The Federal Reserve has been publicly clamouring about how they've used up their "conventional monetary firepower." It seems that the media is rather confused about the situation: they apparently think that interest rates, quantitative easing, and balance sheet debauchery are the only tricks that the Fed has to play with. Oh, how wrong they are. There are "still arrows left in the quiver."
At this point, we'd like to assure you, dear Reader, that if what we write about seems familiar, it is. Mr. Gideon Gono of the Reserve Bank of Zimbabwe has played with most of them... but not all. He didn't use every little trick, because he was trying to contain inflation. The Federal Reserve, on the other hand, is desperate to stoke the flames of buying power destruction.

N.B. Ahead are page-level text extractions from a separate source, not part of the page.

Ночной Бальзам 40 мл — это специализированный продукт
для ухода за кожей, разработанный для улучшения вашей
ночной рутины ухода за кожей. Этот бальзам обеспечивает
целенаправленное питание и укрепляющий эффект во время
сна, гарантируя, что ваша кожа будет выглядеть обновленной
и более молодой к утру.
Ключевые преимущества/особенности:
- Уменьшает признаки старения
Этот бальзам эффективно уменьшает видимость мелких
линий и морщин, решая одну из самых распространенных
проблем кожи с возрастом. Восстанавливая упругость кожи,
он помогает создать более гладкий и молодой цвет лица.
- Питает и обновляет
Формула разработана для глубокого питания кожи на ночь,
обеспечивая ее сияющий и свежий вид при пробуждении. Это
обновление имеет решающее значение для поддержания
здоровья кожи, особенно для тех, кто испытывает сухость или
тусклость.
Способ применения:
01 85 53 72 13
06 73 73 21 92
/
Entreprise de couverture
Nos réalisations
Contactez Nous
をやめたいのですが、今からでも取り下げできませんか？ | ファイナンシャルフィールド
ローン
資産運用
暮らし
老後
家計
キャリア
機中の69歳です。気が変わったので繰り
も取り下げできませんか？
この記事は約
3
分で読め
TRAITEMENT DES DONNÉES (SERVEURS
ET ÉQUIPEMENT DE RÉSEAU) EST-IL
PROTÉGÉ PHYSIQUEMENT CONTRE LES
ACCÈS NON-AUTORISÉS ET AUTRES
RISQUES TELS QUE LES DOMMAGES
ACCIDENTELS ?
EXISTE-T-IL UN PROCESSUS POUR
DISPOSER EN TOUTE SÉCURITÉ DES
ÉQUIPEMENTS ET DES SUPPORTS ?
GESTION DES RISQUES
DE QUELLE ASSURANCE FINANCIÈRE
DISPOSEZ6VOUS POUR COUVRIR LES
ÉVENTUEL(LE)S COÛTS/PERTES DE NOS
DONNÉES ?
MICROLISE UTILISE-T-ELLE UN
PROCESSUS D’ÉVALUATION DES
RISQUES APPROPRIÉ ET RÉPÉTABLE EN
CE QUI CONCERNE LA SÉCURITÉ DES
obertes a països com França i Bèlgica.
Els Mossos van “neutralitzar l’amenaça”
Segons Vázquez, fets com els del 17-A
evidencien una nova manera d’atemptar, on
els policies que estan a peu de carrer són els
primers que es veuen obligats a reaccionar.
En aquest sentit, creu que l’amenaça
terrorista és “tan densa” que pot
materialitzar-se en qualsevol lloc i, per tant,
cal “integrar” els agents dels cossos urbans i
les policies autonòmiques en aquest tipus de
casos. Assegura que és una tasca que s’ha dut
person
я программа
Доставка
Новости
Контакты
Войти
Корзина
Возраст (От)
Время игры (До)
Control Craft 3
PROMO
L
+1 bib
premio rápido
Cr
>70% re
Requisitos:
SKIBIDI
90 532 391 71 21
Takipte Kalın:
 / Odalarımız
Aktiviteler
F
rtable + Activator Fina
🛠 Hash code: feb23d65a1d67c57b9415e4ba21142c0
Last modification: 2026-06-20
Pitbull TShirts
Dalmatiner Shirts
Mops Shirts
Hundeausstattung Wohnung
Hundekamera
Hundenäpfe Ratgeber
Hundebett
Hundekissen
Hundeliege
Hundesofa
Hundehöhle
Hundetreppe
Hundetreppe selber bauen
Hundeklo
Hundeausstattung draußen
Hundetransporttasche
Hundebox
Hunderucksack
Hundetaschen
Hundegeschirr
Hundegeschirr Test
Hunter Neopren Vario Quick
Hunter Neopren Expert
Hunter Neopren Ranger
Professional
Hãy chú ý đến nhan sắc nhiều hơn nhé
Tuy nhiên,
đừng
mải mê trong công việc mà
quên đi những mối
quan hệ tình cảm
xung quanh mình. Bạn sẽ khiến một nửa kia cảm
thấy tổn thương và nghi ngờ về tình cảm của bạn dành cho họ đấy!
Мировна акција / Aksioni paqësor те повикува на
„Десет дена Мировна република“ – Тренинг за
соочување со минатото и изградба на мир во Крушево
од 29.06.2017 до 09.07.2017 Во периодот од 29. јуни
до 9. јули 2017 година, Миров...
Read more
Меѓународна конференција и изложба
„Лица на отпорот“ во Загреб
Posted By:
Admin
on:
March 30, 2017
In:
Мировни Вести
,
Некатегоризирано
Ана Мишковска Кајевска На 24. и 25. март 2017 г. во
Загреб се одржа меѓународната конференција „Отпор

In May 2003, Federal Reserve Bank of Dallas Vice President Evan Koenig and Senior Economist Jim Dolmas wrote a piece titled Monetary Policy in a Zero-Interest-Rate Economy. Read it, and read it well, dear Reader. This will be the game plan of the Federal Reserve in the future... perhaps even the near future.
We will glide over the more pedestrian methods that Messrs. Koenig and Dolmas list, and instead focus on two of the most powerful tools they discuss: taxing bank deposits, and making currency have an expiry date. If and when the occasion arises, we posit that the two tools will be applied simultaneously. The why is easily demonstrated:
Would you, dear Reader, keep your money in a bank account if your savings and chequing accounts suffer a -1% or -2% monthly tax? No, you'd pull your money right out of those accounts and stuff them in a mattress, the same as every other citizen or business. However, the physical money you get from the bank will have a little stamp on it, saying something like 'legal tender until July 1st, 2011.' You're damned if you keep your money on account at a bank, and you're damned if you sleep on $100 bills at night.
So... the only thing you can do is spend, spend, spend. The Fed will see the velocity of money shoot to the moon, and everything will seem better - for a while. But these policies -- along with all the other ones the piece listed -- are ultimately destructive beyond belief. The economy would be gutted, the U.S. Dollar would become worth more as a heat source than as a currency.
But hey! At least Mr. Ben Bernanke can get his inflation. Unfortunately, he will get far more than he bargained for.